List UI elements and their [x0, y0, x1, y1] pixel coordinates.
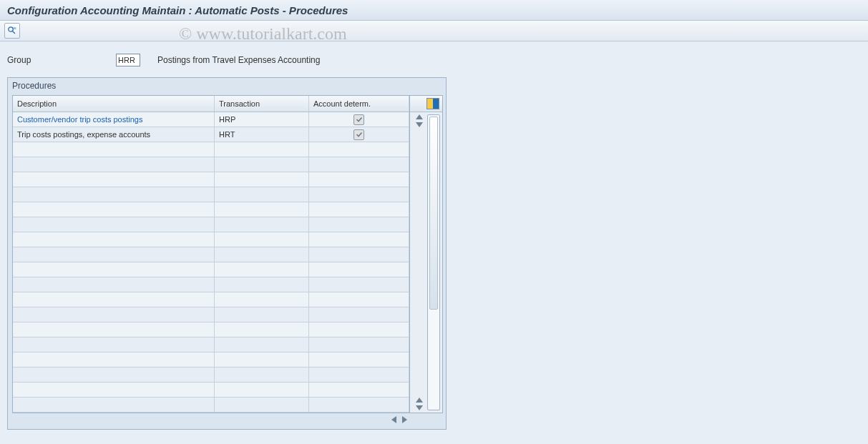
- cell-empty: [309, 277, 409, 292]
- table-row-empty[interactable]: [13, 398, 409, 413]
- titlebar: Configuration Accounting Maintain : Auto…: [0, 0, 868, 21]
- cell-empty: [215, 187, 309, 202]
- cell-empty: [215, 292, 309, 307]
- table-row-empty[interactable]: [13, 292, 409, 307]
- table-row-empty[interactable]: [13, 262, 409, 277]
- cell-empty: [13, 292, 215, 307]
- content-area: Group Postings from Travel Expenses Acco…: [0, 41, 868, 437]
- cell-empty: [309, 247, 409, 262]
- column-header-description[interactable]: Description: [13, 96, 215, 112]
- cell-empty: [215, 307, 309, 322]
- cell-empty: [215, 398, 309, 412]
- cell-empty: [215, 217, 309, 232]
- group-field-row: Group Postings from Travel Expenses Acco…: [7, 51, 861, 69]
- app-toolbar: [0, 21, 868, 41]
- cell-account-determ: [309, 112, 409, 127]
- grid-body: Customer/vendor trip costs postingsHRPTr…: [13, 112, 409, 413]
- cell-empty: [309, 157, 409, 172]
- cell-empty: [13, 157, 215, 172]
- cell-empty: [309, 398, 409, 412]
- cell-empty: [215, 247, 309, 262]
- grid-side-controls: [409, 95, 443, 413]
- cell-empty: [13, 202, 215, 217]
- detail-view-button[interactable]: [4, 23, 20, 39]
- cell-empty: [13, 217, 215, 232]
- scroll-left-icon[interactable]: [391, 416, 396, 423]
- cell-empty: [13, 383, 215, 397]
- cell-empty: [215, 337, 309, 352]
- cell-empty: [215, 232, 309, 247]
- cell-empty: [215, 157, 309, 172]
- table-row-empty[interactable]: [13, 247, 409, 262]
- table-row-empty[interactable]: [13, 172, 409, 187]
- cell-empty: [13, 322, 215, 337]
- cell-empty: [215, 383, 309, 397]
- column-header-transaction[interactable]: Transaction: [215, 96, 309, 112]
- table-row[interactable]: Customer/vendor trip costs postingsHRP: [13, 112, 409, 127]
- table-row-empty[interactable]: [13, 232, 409, 247]
- group-description: Postings from Travel Expenses Accounting: [157, 55, 320, 65]
- table-row-empty[interactable]: [13, 217, 409, 232]
- scroll-step-arrows: [414, 114, 424, 410]
- cell-description[interactable]: Customer/vendor trip costs postings: [13, 112, 215, 127]
- cell-transaction: HRT: [215, 127, 309, 142]
- table-row-empty[interactable]: [13, 187, 409, 202]
- svg-line-1: [13, 31, 16, 34]
- cell-description: Trip costs postings, expense accounts: [13, 127, 215, 142]
- table-row[interactable]: Trip costs postings, expense accountsHRT: [13, 127, 409, 142]
- cell-empty: [215, 262, 309, 277]
- scroll-line-down-icon[interactable]: [416, 405, 423, 410]
- scroll-line-up-icon[interactable]: [416, 114, 423, 119]
- cell-empty: [309, 337, 409, 352]
- table-settings-button[interactable]: [410, 96, 442, 112]
- scroll-right-icon[interactable]: [402, 416, 407, 423]
- cell-empty: [309, 383, 409, 397]
- cell-empty: [215, 367, 309, 382]
- cell-empty: [309, 307, 409, 322]
- table-row-empty[interactable]: [13, 322, 409, 337]
- svg-rect-2: [14, 27, 16, 29]
- table-row-empty[interactable]: [13, 307, 409, 322]
- column-header-account-determ[interactable]: Account determ.: [309, 96, 409, 112]
- scroll-line-up-bottom-icon[interactable]: [416, 398, 423, 403]
- cell-empty: [13, 247, 215, 262]
- cell-empty: [13, 367, 215, 382]
- procedures-grid-wrap: Description Transaction Account determ. …: [12, 95, 442, 413]
- cell-empty: [309, 322, 409, 337]
- cell-empty: [13, 142, 215, 157]
- table-row-empty[interactable]: [13, 337, 409, 352]
- vertical-scroll-thumb[interactable]: [429, 117, 438, 310]
- cell-empty: [309, 187, 409, 202]
- vertical-scrollbar[interactable]: [427, 114, 440, 410]
- cell-empty: [13, 398, 215, 412]
- table-row-empty[interactable]: [13, 202, 409, 217]
- detail-view-icon: [7, 26, 17, 36]
- cell-empty: [309, 202, 409, 217]
- cell-account-determ: [309, 127, 409, 142]
- cell-empty: [309, 172, 409, 187]
- cell-transaction: HRP: [215, 112, 309, 127]
- table-row-empty[interactable]: [13, 352, 409, 367]
- table-row-empty[interactable]: [13, 157, 409, 172]
- cell-empty: [13, 187, 215, 202]
- cell-empty: [309, 352, 409, 367]
- cell-empty: [309, 142, 409, 157]
- cell-empty: [13, 307, 215, 322]
- group-label: Group: [7, 55, 116, 65]
- cell-empty: [309, 367, 409, 382]
- checkbox-readonly: [353, 114, 364, 125]
- table-row-empty[interactable]: [13, 142, 409, 157]
- scroll-line-down-top-icon[interactable]: [416, 122, 423, 127]
- cell-empty: [13, 277, 215, 292]
- group-input[interactable]: [116, 54, 140, 66]
- table-settings-icon: [426, 98, 439, 109]
- window-title: Configuration Accounting Maintain : Auto…: [7, 4, 348, 16]
- table-row-empty[interactable]: [13, 383, 409, 398]
- table-row-empty[interactable]: [13, 367, 409, 383]
- checkbox-readonly: [353, 129, 364, 140]
- table-row-empty[interactable]: [13, 277, 409, 292]
- cell-empty: [309, 217, 409, 232]
- cell-empty: [13, 232, 215, 247]
- procedures-panel: Procedures Description Transaction Accou…: [7, 77, 447, 430]
- grid-vertical-scroll: [410, 112, 442, 413]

ABOUT THIS EXERCISE
Working from the lines above, reproduce the material exactly and exclude its pictures.

YOUR RESPONSE
List UI elements and their [x0, y0, x1, y1] pixel coordinates.
- cell-empty: [309, 277, 409, 292]
- table-row-empty[interactable]: [13, 398, 409, 413]
- titlebar: Configuration Accounting Maintain : Auto…: [0, 0, 868, 21]
- cell-empty: [215, 187, 309, 202]
- cell-empty: [215, 292, 309, 307]
- table-row-empty[interactable]: [13, 292, 409, 307]
- table-row-empty[interactable]: [13, 262, 409, 277]
- cell-empty: [13, 292, 215, 307]
- content-area: Group Postings from Travel Expenses Acco…: [0, 41, 868, 437]
- cell-empty: [309, 247, 409, 262]
- column-header-description[interactable]: Description: [13, 96, 215, 112]
- cell-empty: [215, 307, 309, 322]
- cell-empty: [215, 398, 309, 412]
- cell-empty: [215, 217, 309, 232]
- group-field-row: Group Postings from Travel Expenses Acco…: [7, 51, 861, 69]
- app-toolbar: [0, 21, 868, 41]
- cell-account-determ: [309, 112, 409, 127]
- grid-body: Customer/vendor trip costs postingsHRPTr…: [13, 112, 409, 413]
- cell-empty: [309, 157, 409, 172]
- cell-empty: [13, 157, 215, 172]
- cell-empty: [309, 398, 409, 412]
- cell-empty: [215, 247, 309, 262]
- grid-side-controls: [409, 95, 443, 413]
- cell-empty: [13, 202, 215, 217]
- detail-view-button[interactable]: [4, 23, 20, 39]
- cell-empty: [13, 217, 215, 232]
- scroll-left-icon[interactable]: [391, 416, 396, 423]
- cell-empty: [13, 383, 215, 397]
- cell-empty: [215, 337, 309, 352]
- cell-empty: [215, 232, 309, 247]
- cell-empty: [215, 157, 309, 172]
- table-row-empty[interactable]: [13, 247, 409, 262]
- table-row-empty[interactable]: [13, 172, 409, 187]
- cell-empty: [13, 322, 215, 337]
- cell-empty: [215, 383, 309, 397]
- column-header-transaction[interactable]: Transaction: [215, 96, 309, 112]
- table-row[interactable]: Customer/vendor trip costs postingsHRP: [13, 112, 409, 127]
- table-row-empty[interactable]: [13, 232, 409, 247]
- group-description: Postings from Travel Expenses Accounting: [157, 55, 320, 65]
- table-row-empty[interactable]: [13, 217, 409, 232]
- scroll-step-arrows: [414, 114, 424, 410]
- cell-description[interactable]: Customer/vendor trip costs postings: [13, 112, 215, 127]
- cell-transaction: HRT: [215, 127, 309, 142]
- table-row-empty[interactable]: [13, 187, 409, 202]
- svg-line-1: [13, 31, 16, 34]
- cell-description: Trip costs postings, expense accounts: [13, 127, 215, 142]
- table-row[interactable]: Trip costs postings, expense accountsHRT: [13, 127, 409, 142]
- cell-empty: [215, 262, 309, 277]
- scroll-line-down-icon[interactable]: [416, 405, 423, 410]
- scroll-line-up-icon[interactable]: [416, 114, 423, 119]
- cell-empty: [309, 337, 409, 352]
- table-settings-button[interactable]: [410, 96, 442, 112]
- scroll-right-icon[interactable]: [402, 416, 407, 423]
- cell-empty: [309, 383, 409, 397]
- cell-empty: [215, 367, 309, 382]
- cell-empty: [309, 307, 409, 322]
- table-row-empty[interactable]: [13, 322, 409, 337]
- svg-rect-2: [14, 27, 16, 29]
- table-row-empty[interactable]: [13, 307, 409, 322]
- column-header-account-determ[interactable]: Account determ.: [309, 96, 409, 112]
- scroll-line-up-bottom-icon[interactable]: [416, 398, 423, 403]
- cell-empty: [13, 247, 215, 262]
- cell-empty: [13, 367, 215, 382]
- procedures-grid-wrap: Description Transaction Account determ. …: [12, 95, 442, 413]
- cell-empty: [309, 322, 409, 337]
- cell-empty: [13, 142, 215, 157]
- table-row-empty[interactable]: [13, 337, 409, 352]
- vertical-scroll-thumb[interactable]: [429, 117, 438, 310]
- cell-empty: [309, 187, 409, 202]
- vertical-scrollbar[interactable]: [427, 114, 440, 410]
- cell-empty: [13, 398, 215, 412]
- table-row-empty[interactable]: [13, 202, 409, 217]
- detail-view-icon: [7, 26, 17, 36]
- cell-empty: [309, 202, 409, 217]
- cell-account-determ: [309, 127, 409, 142]
- cell-empty: [309, 172, 409, 187]
- cell-transaction: HRP: [215, 112, 309, 127]
- table-row-empty[interactable]: [13, 352, 409, 367]
- table-row-empty[interactable]: [13, 157, 409, 172]
- cell-empty: [13, 187, 215, 202]
- cell-empty: [309, 352, 409, 367]
- cell-empty: [309, 142, 409, 157]
- cell-empty: [13, 307, 215, 322]
- group-label: Group: [7, 55, 116, 65]
- cell-empty: [309, 367, 409, 382]
- checkbox-readonly: [353, 114, 364, 125]
- table-row-empty[interactable]: [13, 142, 409, 157]
- scroll-line-down-top-icon[interactable]: [416, 122, 423, 127]
- cell-empty: [13, 277, 215, 292]
- group-input[interactable]: [116, 54, 140, 66]
- table-settings-icon: [426, 98, 439, 109]
- window-title: Configuration Accounting Maintain : Auto…: [7, 4, 348, 16]
- table-row-empty[interactable]: [13, 383, 409, 398]
- table-row-empty[interactable]: [13, 367, 409, 383]
- checkbox-readonly: [353, 129, 364, 140]
- table-row-empty[interactable]: [13, 277, 409, 292]
- cell-empty: [309, 217, 409, 232]
- cell-empty: [13, 232, 215, 247]
- procedures-panel: Procedures Description Transaction Accou…: [7, 77, 447, 430]
- grid-vertical-scroll: [410, 112, 442, 413]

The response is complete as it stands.